If you’re looking for a fun and flavorful twist on your traditional pasta dinner, look no further than this Taco Stuffed Pasta Shells Recipe. Combining the comforting elements of pasta with the zesty flavors of taco night, these stuffed shells are sure to become a new family favorite. Not only are they delicious, but they also come together relatively quickly, making them perfect for busy weeknights. Plus, they’re a great way to sneak in some beans and veggies, making your dinner a bit more balanced without sacrificing taste!

Why Taco Stuffed Pasta Shells Recipe is Worth Your Time

Delicious Taco Stuffed Pasta Shells Recipe image

This Taco Stuffed Pasta Shells Recipe stands out for several reasons. First, it brings together two beloved dishes—tacos and pasta—in a way that’s both satisfying and unique.

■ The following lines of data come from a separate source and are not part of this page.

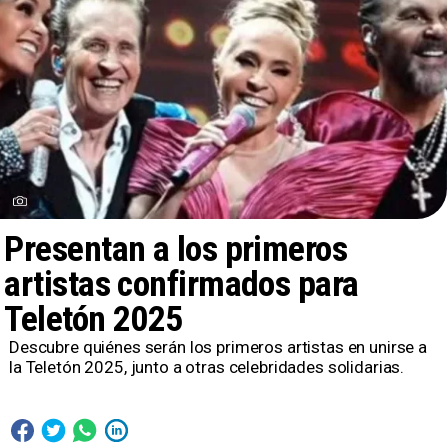
Presentan a los primeros
artistas confirmados para
Teletón 2025
Descubre quiénes serán los primeros artistas en unirse a
la Teletón 2025, junto a otras celebridades solidarias.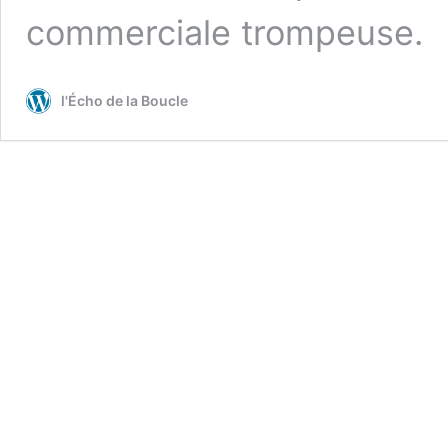
commerciale trompeuse.
l'Écho de la Boucle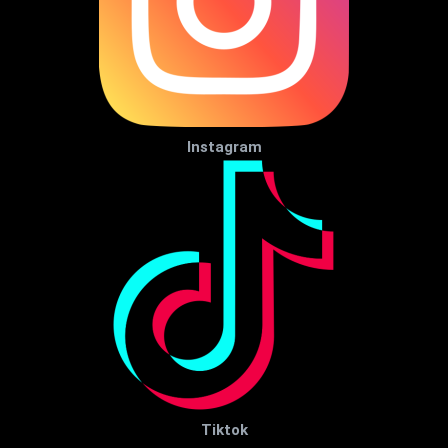
Instagram
Tiktok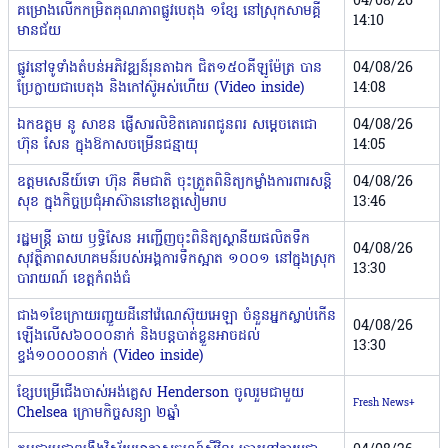
04/08/26
គម្រោងលើកកម្រិតគុណភាពផ្លូវបេតុង ១ខ្សែ នៅស្រុកសាមគ្គី
14:10
មានជ័យ
ផ្លូវនៅទូទាំងតំបន់អភិវឌ្ឍន៍រុនតាឯក ជិត១៥០គីឡូម៉ែត្រ បាន
04/08/26
ប្រែក្លាយជាបេតុង និងកៅស៊ូអស់ហើយ (Video inside)
14:08
ឯកឧត្តម នូ សាខន ផ្ញើសារលិខិតគោរពជូនពរ សម្ដេចតេជោ
04/08/26
ហ៊ុន សែន ក្នុងឱកាសចម្រើនជន្មាយុ
14:05
ឧត្តមសេនីយ៍ទោ ហ៊ុន គឹមជាតិ ចុះត្រួតពិនិត្យកម្លាំងការពារសន្តិ
04/08/26
សុខ ក្នុងកិច្ចប្រជុំអាស៊ាននៅខេត្តសៀមរាប
13:46
រដ្ឋមន្ត្រី ឆាយ ឫទ្ធិសែន អញ្ជើញចុះពិនិត្យស្ថានីយផលិតទឹក
04/08/26
សុវត្ថិភាពសហគមន៍របស់អង្គការទឹកស្អាត ១០០១ នៅក្នុងស្រុក
13:30
បារាយណ៍ ខេត្តកំពង់ធំ
ជាង១ខែក្រោយរញ្ជួយដីនៅវ៉េណេស៊ុយអេឡា ចំនួនអ្នកស្លាប់កើន
04/08/26
ឡើងលើស៦០០០នាក់ និងបន្តបាត់ខ្លួនអាចដល់
13:30
ខ្ទង់១០០០០នាក់ (Video inside)
ខ្សែបម្រើជើងចាស់អង់គ្លេស Henderson ចូលរួមជាមួយ
Fresh News+
Chelsea ក្រោមកិច្ចសន្យា ២ឆ្នាំ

The jumbo pasta shells provide a hearty base to hold all the delicious filling, and the taco seasoning infuses the dish with bold, savory flavors. Moreover, this recipe is versatile; you can add extra toppings or modify it to suit your dietary preferences. It’s a complete meal in one dish that will impress your family and friends!

Shopping List

Quick Taco Stuffed Pasta Shells Recipe shot

  • 1 tablespoon olive oil
  • 2 garlic cloves, minced
  • 1 lb ground beef (or a plant-based alternative)
  • 1 can black beans, drained and rinsed
  • 1 packet taco seasoning
  • Salt, to taste
  • Black pepper, to taste
  • 1 cup water
  • 15 jumbo pasta shells
  • 1 and 1/2 cups crushed tomatoes
  • 1 cup salsa
  • 1 and 1/2 cups shredded cheddar and Monterey Jack cheese
  • 2 Roma tomatoes, chopped
  • 4 green onions, chopped

Setup & Equipment

Homemade Taco Stuffed Pasta Shells Recipe dish photo

  • Large pot for boiling pasta
  • Skillet for cooking the filling
  • Baking dish for assembling the stuffed shells
  • Mixing bowl for combining ingredients
  • Measuring cups and spoons
  • Wooden spoon or spatula for stirring

Stepwise Method: Taco Stuffed Pasta Shells Recipe

Step 1: Cook the Pasta

Begin by boiling a large pot of salted water. Once it reaches a rolling boil, add the jumbo pasta shells and cook according to package instructions until they are al dente. Drain and set aside to cool slightly.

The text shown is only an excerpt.